# Traeger Temp Control



## jake628 (Jan 21, 2011)

We purchased a Traeger Jr last summer and have only used it a few times.  We opted for this make and model for its size and the pellets.  I had my first big success recently with some ribs so now I want to venture on with other meats.

Shortly after buying the smoker I bought the digital controller off the net.  It was the previous model versus the one they sell today.  After doing a short smoker warm up I put the ribs on and closed the lid.  The controller was set at 225.  I decided to sit and watch the controller for a while and noticed it would fluctuate from 220 to 270 like a yo-yo.  I called Traeger to see how much of fluctuation I should experience.  They said no more then 10 to 15 degrees.  I told them what I was getting and they blamed my warm up method.  So before I smoke my next item I will try to warm up the smoker their way.  But something tells me it is not going to make that big of a difference when the temps are going up and down after it has already been running for over 2 hours.  

Is the warm up that important for temp control when you start smoking?

The reason for this post is to find out from other Traeger owners if they are having the same problem I am experiencing with temp control?

Thanks for your time.


----------



## duanes (Feb 4, 2012)

The Traeger rep was right IF he/she referred "10-15 degrees fluctuation" from the "target" temperature.  My experience with swing on my Traeger Texas is 15 to 40 degrees depending on a number of factors including the outside temperature, controller temp setting, and type of pellets.  My definition here of "swing" is the difference of lowest temperature reached on a given cycle compared to highest temperature.  After setting the temp and letting a few cycles pass, I look at high/low temperatures of the swing and use the middle as the cooking temperature (i.e., 200 low and 230 high = 215 cooking temp).

Temperature swing is normal for almost any stove/oven, especially a mechanized pellet smoker.  You should have good results as long as swing is not extreme and/or sustained for long periods (200 degree difference that cycles every 120 minutes probably isn't going to have good results).  My opinion on your experience of 50 degree swing, although a bit higher than I have experienced, should be OK as long as the swing is consistent over time and you use the difference in the temp (220 to 270 = 245) as the cooking temperature.

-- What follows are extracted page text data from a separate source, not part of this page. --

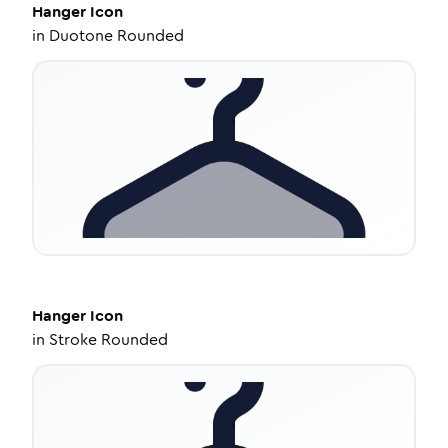
Hanger
Icon
in
Duotone Rounded
Hanger
Icon
in
Stroke Rounded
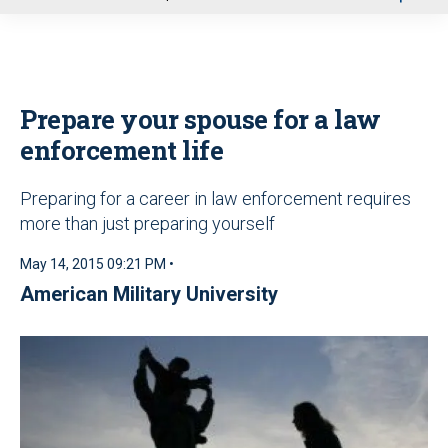
u
Prepare your spouse for a law
enforcement life
Preparing for a career in law enforcement requires
more than just preparing yourself
May 14, 2015 09:21 PM •
American Military University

As to start-up method, perhaps for first few minutes of operation but not overall.  Once the pot is fired, the Traeger controller maintains temperature with a feed/dwell cycle that runs the auger for so many seconds (feed) and then idles for so many seconds (dwell).   Over the course of several hours, the swing should be reasonably consistent and your exact firing method is immaterial.  I DO recommend that you follow the firing instructions AND listen for the change in sound that indicates the pot is actually fired.  In a stupid moment, I did not do this, the pot overflowed and when it did start it exploded (loud bang and lifted lid a good 12" inches) and warped the heat baffle and drip pan.

The type of pellets you use will have an impact on swing.  Very dry pellets of faster burning wood type will burn down faster after the feed cycle than slower burning wood type with high moisture content.  Again, this won't affect your results if you use the middle temp of the range as cooking temp.

Finally, right after firing, changing the controller temperature, opening the smoker for more than a minute, all may cause some significant changes in temperature but only for a short duration and the normal cycle will resume shortly thereafter.


----------